閑話 ~カリスト生命探査基金の職員~
短めの閑話を挟みます。
『こうして、主任は約十一年後に凍眠槽の停止により死亡しました。今もカリストの大深度地下で永遠の眠りについているでしょう』
エトナさんが言った。
追体験は一旦中断するようだ。
『私は主任が残した命令に従い行動を続けました』
命令に反した行動を取ろうと考えると、名状しがたい渇望感に襲われる。
その渇望感の一端を体験した僕は、エトナさんには抵抗できないと思った。
僕が味わわされた感覚は、フィルターで危険の無い強度まで落とされたものだったが、補完機能は、僕が受けた耐寒試験を引き合いに指摘した。
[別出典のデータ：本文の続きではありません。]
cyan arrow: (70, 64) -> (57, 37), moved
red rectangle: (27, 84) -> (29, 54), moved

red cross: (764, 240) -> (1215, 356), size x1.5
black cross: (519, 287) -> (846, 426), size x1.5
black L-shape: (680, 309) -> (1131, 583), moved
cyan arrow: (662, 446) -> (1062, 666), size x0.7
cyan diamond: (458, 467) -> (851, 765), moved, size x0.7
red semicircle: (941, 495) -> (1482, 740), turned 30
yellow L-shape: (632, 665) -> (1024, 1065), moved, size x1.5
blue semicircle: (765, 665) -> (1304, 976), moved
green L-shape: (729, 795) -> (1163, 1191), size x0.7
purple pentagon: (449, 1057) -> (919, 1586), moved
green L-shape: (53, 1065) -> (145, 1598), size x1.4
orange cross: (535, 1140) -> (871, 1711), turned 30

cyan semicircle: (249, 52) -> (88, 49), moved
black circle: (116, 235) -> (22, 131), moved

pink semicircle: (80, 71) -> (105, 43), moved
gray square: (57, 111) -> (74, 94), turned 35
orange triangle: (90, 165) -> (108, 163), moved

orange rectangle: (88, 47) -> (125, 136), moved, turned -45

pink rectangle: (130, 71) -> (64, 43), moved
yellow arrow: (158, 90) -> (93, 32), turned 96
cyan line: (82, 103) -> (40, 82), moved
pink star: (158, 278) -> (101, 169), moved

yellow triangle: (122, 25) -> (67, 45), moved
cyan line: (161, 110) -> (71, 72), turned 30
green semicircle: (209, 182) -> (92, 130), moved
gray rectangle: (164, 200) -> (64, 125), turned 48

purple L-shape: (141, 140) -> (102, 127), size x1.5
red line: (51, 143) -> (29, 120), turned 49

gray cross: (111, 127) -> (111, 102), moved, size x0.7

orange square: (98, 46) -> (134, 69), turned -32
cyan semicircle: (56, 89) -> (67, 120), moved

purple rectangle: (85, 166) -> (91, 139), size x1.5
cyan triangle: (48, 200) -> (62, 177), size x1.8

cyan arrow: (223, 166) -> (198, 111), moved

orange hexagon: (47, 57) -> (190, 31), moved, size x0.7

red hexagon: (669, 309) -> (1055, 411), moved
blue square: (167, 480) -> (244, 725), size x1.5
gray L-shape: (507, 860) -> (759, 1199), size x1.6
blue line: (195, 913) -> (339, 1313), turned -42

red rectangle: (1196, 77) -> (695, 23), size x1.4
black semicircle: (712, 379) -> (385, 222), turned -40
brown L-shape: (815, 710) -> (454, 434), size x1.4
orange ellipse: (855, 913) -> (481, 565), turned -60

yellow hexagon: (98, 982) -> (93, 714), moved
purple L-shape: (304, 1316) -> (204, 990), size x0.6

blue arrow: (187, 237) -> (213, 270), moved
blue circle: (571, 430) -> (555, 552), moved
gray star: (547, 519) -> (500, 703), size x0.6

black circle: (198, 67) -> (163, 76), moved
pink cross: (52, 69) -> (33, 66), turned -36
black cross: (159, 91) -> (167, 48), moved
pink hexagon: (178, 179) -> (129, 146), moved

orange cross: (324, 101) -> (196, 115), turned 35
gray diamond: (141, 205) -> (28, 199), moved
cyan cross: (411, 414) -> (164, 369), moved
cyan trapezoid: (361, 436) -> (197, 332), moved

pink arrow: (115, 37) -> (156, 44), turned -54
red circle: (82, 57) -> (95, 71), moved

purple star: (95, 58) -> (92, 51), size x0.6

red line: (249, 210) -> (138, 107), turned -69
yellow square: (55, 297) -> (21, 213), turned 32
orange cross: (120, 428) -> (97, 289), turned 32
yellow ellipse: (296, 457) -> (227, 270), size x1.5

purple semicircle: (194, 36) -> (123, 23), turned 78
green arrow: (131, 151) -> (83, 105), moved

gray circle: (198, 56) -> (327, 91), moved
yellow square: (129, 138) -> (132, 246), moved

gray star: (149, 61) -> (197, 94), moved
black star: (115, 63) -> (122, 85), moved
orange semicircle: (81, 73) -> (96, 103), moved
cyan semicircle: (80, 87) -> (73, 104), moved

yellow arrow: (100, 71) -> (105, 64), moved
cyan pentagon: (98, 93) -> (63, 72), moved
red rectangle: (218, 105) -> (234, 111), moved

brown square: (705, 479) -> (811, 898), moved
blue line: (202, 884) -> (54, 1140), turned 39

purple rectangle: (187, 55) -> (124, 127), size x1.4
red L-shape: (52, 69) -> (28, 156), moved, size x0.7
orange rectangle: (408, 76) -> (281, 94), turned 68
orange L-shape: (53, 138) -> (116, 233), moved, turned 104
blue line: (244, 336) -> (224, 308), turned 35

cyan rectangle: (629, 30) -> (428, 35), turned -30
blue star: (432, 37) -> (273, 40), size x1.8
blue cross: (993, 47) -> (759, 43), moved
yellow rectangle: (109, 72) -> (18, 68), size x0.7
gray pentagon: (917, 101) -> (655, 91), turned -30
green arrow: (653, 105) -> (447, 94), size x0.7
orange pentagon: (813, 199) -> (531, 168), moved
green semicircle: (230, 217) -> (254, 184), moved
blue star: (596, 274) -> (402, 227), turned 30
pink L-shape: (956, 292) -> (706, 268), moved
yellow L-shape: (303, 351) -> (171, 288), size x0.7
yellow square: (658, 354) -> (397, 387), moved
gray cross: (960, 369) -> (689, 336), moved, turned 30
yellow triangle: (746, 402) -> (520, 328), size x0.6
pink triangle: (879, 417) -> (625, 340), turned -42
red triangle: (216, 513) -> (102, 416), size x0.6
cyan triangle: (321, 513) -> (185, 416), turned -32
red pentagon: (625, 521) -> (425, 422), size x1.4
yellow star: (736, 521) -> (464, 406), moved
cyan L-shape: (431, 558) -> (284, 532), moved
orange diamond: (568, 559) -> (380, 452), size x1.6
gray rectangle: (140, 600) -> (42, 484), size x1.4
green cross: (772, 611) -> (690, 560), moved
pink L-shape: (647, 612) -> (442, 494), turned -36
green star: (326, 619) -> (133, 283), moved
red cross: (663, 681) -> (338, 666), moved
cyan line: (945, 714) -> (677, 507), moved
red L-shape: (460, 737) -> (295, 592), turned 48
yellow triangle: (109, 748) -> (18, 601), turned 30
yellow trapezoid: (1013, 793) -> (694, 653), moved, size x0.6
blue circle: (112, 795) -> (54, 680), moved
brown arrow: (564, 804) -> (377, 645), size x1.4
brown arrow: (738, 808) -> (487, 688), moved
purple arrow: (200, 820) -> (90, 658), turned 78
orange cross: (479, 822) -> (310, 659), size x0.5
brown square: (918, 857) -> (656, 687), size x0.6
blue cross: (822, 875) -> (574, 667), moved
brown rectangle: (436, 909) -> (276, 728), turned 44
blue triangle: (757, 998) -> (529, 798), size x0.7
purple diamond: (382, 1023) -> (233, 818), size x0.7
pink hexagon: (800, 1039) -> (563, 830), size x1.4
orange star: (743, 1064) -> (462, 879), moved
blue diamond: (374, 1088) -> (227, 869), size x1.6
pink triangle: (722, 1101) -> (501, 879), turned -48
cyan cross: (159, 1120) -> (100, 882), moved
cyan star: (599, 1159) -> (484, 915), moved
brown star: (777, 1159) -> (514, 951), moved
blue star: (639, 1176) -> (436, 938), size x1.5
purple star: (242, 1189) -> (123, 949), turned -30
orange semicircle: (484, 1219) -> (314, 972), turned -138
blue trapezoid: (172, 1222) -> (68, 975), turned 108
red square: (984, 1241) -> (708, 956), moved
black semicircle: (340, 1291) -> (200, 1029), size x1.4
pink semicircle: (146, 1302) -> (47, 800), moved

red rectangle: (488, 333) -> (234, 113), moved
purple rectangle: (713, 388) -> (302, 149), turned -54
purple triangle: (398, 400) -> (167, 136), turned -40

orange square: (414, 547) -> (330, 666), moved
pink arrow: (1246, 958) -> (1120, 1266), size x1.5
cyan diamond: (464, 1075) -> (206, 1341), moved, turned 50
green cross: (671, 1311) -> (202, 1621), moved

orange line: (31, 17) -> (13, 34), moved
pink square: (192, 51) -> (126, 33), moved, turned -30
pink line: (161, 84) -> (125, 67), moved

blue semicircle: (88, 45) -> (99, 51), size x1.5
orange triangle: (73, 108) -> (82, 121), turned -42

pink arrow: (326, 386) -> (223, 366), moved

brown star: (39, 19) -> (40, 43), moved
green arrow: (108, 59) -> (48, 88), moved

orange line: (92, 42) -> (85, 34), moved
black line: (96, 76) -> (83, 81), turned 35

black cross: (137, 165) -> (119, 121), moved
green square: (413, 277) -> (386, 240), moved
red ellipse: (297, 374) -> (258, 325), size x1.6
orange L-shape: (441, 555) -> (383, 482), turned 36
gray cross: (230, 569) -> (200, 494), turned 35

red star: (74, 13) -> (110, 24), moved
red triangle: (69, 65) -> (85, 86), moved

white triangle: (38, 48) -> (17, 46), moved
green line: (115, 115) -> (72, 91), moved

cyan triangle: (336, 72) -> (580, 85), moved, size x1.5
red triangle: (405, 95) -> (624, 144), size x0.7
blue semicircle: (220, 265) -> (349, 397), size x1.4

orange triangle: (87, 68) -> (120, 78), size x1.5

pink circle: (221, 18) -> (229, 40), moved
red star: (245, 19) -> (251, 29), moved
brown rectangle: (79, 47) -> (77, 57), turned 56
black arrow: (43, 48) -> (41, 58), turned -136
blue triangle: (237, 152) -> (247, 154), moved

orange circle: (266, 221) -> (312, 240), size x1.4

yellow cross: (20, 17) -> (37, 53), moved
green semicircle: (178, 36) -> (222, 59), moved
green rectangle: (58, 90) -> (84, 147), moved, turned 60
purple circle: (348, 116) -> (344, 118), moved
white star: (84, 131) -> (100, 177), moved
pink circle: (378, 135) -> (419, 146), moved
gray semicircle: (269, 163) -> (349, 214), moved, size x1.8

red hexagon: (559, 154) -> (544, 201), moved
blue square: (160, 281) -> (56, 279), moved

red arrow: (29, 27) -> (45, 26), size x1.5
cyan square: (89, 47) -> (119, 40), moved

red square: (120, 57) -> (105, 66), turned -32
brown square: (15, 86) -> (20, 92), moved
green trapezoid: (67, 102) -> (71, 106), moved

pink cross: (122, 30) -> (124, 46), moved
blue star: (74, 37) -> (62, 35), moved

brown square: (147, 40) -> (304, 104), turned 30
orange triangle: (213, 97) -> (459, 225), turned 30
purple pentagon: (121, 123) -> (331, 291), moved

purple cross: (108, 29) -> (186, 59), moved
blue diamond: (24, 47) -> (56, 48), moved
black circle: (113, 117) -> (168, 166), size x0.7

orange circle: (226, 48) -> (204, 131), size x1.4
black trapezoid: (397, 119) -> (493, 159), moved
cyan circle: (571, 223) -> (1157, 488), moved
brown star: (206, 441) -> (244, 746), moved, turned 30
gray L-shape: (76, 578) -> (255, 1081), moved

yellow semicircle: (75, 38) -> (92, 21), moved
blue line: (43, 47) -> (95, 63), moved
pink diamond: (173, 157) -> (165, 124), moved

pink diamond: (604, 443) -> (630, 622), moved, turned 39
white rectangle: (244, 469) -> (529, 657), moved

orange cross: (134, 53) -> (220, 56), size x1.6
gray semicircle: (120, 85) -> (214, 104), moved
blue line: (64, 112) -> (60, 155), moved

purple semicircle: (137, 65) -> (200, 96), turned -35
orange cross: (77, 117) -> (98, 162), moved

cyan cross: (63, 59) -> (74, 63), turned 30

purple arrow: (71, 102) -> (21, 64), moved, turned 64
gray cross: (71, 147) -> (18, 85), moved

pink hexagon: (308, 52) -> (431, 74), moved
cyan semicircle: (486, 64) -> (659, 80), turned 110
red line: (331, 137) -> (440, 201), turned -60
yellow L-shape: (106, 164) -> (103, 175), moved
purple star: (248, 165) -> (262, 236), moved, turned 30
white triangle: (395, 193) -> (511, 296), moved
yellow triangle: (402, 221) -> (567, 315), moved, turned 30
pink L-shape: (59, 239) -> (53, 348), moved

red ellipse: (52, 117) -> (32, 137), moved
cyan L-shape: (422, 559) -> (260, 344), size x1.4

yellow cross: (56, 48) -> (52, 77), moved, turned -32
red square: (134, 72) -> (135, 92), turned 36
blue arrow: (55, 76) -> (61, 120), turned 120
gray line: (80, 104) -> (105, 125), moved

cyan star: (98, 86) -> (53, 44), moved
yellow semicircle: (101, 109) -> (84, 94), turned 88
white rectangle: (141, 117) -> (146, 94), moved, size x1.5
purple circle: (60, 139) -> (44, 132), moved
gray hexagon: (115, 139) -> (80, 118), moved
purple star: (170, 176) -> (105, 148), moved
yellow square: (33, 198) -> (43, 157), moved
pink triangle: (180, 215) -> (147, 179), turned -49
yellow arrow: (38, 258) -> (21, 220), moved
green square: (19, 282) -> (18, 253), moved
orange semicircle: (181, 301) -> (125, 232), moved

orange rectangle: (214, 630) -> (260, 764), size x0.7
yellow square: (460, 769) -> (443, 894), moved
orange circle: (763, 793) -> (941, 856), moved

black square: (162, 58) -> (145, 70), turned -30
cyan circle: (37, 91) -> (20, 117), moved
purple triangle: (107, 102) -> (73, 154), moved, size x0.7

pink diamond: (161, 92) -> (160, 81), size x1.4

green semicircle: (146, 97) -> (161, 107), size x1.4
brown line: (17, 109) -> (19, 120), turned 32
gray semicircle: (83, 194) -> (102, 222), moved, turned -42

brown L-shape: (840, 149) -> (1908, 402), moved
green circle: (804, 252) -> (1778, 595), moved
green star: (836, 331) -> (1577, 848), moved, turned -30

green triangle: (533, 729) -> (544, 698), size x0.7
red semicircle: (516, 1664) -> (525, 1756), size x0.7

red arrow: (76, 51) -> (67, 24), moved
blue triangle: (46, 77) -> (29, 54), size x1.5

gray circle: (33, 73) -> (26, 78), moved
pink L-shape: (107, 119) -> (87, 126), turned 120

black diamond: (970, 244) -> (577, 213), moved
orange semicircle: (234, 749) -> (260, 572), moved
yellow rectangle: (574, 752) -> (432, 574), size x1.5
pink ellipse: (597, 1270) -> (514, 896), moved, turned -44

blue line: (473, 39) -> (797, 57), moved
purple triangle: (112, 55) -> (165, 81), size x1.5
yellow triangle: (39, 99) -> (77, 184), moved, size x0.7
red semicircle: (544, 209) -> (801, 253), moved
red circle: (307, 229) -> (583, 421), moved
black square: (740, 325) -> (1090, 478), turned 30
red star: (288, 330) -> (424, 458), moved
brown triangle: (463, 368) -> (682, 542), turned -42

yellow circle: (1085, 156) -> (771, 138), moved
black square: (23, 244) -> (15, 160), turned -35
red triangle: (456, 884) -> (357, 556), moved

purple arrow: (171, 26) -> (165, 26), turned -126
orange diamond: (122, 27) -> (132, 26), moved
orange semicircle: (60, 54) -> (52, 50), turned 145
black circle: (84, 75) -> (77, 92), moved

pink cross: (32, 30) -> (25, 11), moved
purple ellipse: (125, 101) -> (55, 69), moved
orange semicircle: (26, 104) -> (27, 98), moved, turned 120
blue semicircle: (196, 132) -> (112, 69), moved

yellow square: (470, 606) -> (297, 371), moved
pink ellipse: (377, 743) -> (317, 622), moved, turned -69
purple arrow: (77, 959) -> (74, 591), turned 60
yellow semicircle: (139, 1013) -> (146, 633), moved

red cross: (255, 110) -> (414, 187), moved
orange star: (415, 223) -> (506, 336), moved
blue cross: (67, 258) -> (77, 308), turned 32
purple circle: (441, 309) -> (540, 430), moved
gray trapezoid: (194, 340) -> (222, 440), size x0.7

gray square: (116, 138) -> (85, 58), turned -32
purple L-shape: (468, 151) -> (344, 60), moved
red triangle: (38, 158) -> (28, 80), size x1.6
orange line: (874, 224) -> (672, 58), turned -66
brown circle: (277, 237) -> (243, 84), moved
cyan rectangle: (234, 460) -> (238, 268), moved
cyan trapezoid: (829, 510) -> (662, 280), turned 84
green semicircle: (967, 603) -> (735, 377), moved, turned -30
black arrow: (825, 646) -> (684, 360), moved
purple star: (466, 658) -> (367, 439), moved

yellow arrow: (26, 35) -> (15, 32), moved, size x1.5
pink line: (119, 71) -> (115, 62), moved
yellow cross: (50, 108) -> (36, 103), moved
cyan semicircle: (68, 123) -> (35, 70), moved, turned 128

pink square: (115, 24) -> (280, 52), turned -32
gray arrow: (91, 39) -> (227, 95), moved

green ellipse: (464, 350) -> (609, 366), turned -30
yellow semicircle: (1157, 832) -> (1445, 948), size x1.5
単純に比較はできないが、耐寒試験の数十倍の精神的負荷がかかっているだろうと。
僕が履修した氷原行動課程の必修科目に耐寒訓練があった。
訓練後の耐寒試験に合格しなければ履修を認められない。
耐寒服の内部温度を摂氏六度まで下げた状態で、二時間の行軍を行うものだ。
深部体温低下による眠気で朦朧としながら、五分毎に入る無線連絡を復唱する地味だが過酷な試験だ。
ゴール地点で最初の無線連絡の内容を、もう一度復唱せよと言われたときは絶望したよ。
二回も試験に落ちた。もう思い出したくもない……。
『一度、外惑星経済会議の実働部隊の襲撃がありましたが、主任が言っていた仲間の一人から作戦概要が送られてきたので、罠を張って一網打尽にしました』
高流動コンクリートで塞がれたシャフトを避け、内部海を渡って研究施設に接近、あとは氷を多く含む層を選び掘削する計画だった。
情報をもたらしたのは、皮肉にもカリスト生命探査基金に属する一人の職員。
自分の所属している組織が、外惑星経済会議首脳部のフロントであることを知らない人物だった。
彼は、カリストでの生命探査がラザード博士の研究につながると信じ、辺境のカリストで極秘裏に情報収集を行っていた。
ある日、物々しい装備の一団が、生命探査基金の活動拠点である内部海につながる大深度地下港に現れた。
この職員は、隔離研究施設のシステム解析班主任から事前に警告を受けていた。
封鎖された研究施設に到達可能なのは、内部海をおいて他にないと。
怪しい輩が現れたら、目的を探りヴェリテに警告しろと認証コードを渡された。
部隊の目的は、やはり主任の推測どおり隔離研究施設の制圧だった。
作戦については、上司のオフィスに侵入して端末の情報を探った。
ここは辺境中の辺境。秘密が漏れるわけがないと高をくくっていた上司は、多要素認証を解除して端末を使っていた。
定期的な更新を面倒がったのだ。
単純なパスワード認証を破り端末にアクセスすると、そこには外惑星経済会議からの命令書が存在した。
作戦概要を始め、整備、補給の支援、内部海情報の提供など数々の指令が記載されている。
カリスト生命探査基金は政府とつながっている?
男は自分の所属する組織の実態に迫ったが、それは些事だと捨て置いて命令書を読み進む。
作戦概要は、内部海を渡り隔離研究施設に接近。掘削が容易な、氷を多く含む層を選びながら施設に到達。
外部隔壁を指向性爆薬で突破して内部に突入、制圧するという内容だった。
隔離研究施設を守るヴェリテに作戦概要を送り、男は日常に戻った。